Add template via the UI

You can configure various aspects of a "Test Run" template in the UI, including:

  1. Modifying the Template Data: In the Test Cases tab, define or update test cases by adding or removing data items. Each test case item requires a query and an expected response. You can optionally provide additional data like Filter, Source, Block, and Category for each test case item.
  2. Modifying the Request Payload: In the Request Payload tab, modify the Request Payload to match your API requirements by using the built-in JSON editor.
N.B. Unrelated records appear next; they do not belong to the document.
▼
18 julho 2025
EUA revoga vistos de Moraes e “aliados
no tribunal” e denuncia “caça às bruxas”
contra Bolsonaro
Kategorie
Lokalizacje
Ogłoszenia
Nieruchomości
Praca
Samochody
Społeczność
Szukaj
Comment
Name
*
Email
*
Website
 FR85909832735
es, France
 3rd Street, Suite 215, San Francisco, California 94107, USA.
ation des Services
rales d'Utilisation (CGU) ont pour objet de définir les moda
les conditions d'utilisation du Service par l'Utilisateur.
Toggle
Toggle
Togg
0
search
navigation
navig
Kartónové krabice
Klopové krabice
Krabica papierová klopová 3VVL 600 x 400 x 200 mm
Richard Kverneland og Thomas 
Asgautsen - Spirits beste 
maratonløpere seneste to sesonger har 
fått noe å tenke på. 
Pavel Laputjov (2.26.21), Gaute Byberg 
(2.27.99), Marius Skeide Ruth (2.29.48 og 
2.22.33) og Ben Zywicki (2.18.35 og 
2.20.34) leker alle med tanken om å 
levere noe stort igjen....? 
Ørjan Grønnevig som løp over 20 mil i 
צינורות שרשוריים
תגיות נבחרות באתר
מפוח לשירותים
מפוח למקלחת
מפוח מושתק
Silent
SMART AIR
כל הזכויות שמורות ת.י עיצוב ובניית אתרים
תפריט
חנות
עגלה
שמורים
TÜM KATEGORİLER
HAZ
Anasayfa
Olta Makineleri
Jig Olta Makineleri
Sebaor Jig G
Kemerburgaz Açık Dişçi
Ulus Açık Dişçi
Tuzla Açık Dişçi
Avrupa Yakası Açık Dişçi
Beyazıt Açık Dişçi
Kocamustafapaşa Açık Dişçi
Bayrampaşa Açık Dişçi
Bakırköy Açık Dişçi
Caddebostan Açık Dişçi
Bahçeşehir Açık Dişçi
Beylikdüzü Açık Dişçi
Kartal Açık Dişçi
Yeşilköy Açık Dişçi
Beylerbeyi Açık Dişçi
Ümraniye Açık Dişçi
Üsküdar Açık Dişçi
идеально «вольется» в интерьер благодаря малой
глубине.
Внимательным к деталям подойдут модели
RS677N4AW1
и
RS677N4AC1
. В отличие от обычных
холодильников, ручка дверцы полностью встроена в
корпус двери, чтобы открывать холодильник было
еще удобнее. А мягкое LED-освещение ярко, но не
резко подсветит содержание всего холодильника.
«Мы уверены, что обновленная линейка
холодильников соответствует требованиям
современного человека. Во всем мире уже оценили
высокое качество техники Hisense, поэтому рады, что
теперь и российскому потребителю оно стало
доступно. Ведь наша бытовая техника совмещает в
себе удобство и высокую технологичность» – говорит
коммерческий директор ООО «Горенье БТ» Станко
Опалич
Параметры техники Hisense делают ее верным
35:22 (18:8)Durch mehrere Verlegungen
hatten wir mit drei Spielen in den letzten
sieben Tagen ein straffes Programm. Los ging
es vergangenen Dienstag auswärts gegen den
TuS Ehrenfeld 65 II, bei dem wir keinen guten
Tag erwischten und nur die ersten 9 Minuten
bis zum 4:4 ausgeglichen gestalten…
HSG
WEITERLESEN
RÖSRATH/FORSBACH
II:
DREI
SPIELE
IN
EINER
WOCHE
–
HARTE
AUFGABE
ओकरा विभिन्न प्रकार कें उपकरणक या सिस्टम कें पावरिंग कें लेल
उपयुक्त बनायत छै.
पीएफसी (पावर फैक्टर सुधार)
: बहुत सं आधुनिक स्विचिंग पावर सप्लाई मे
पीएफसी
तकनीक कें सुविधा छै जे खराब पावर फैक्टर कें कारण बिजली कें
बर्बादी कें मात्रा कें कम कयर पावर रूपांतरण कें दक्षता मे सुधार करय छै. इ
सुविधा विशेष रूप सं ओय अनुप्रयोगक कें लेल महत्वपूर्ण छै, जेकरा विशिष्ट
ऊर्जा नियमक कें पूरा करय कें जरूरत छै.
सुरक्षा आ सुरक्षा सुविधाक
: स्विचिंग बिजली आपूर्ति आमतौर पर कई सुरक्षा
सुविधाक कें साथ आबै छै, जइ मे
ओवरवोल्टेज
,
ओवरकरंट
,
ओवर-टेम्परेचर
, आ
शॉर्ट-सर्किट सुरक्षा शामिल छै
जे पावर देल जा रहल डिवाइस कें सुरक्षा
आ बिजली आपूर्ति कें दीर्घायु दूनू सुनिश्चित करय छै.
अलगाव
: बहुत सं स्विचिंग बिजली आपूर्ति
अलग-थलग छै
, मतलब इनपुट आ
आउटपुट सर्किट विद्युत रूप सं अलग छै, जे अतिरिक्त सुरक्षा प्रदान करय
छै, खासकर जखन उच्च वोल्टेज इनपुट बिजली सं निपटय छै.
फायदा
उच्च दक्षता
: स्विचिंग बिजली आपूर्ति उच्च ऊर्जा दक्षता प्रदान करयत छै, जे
Use placeholders (e.g., {query}) for dynamic values from your test cases or missions.
  3. Defining or updating the Pre-Request and Post-Request: Navigate to the Pre-Request and Post-Request tabs and use the built-in JSON editor to define or update the pre-request and post-request payloads.
  4. Crafting the LLM Evaluation Prompt: In the LLM Evaluation Prompt tab, enter your prompt in the text area.
  5. Selecting the appropriate Input Field and Output Field:
    • Click on the "Input Field" button. A drawer will open displaying the "Request Payload" as a JSON Tree. Click on the node representing the field you want to use as input.
    • Click on the "Output Field" button. Before selecting an output field, you need to run the request to get an example response. Once you have an example response, a drawer will open displaying the "Response Payload" as a JSON Tree. Click on the node representing the field you want to use as output for the assessment.

Example

Let's say you're testing a language translation model. A test case might involve a query in English ("Hello, world!") and its expected translation in Spanish ("¡Hola, mundo!"). You'd define the Request Payload to include the English query as {query}, and the model's response would be compared to the expected Spanish translation.

Restarting and Deleting

  • Restart: You can restart a "Test Run" by sending a POST request to the /invoke_run endpoint with the RUN_ID and TEMPLATE_ID or by using the UI's restart button.
  • Delete: Delete a "Test Run" by sending a DELETE request to the /delete_run/<run_id> endpoint or by using the UI's delete button.

Additional Information

  • The results of each test case, including the LLM assessment, are stored in Firestore.
  • You can filter and analyze test run results using the UI or by querying the Firestore database directly.
  • Consider organizing your test cases using the optional Filter and Category fields for better management and analysis.

Disclaimer: This is not an officially supported Google product.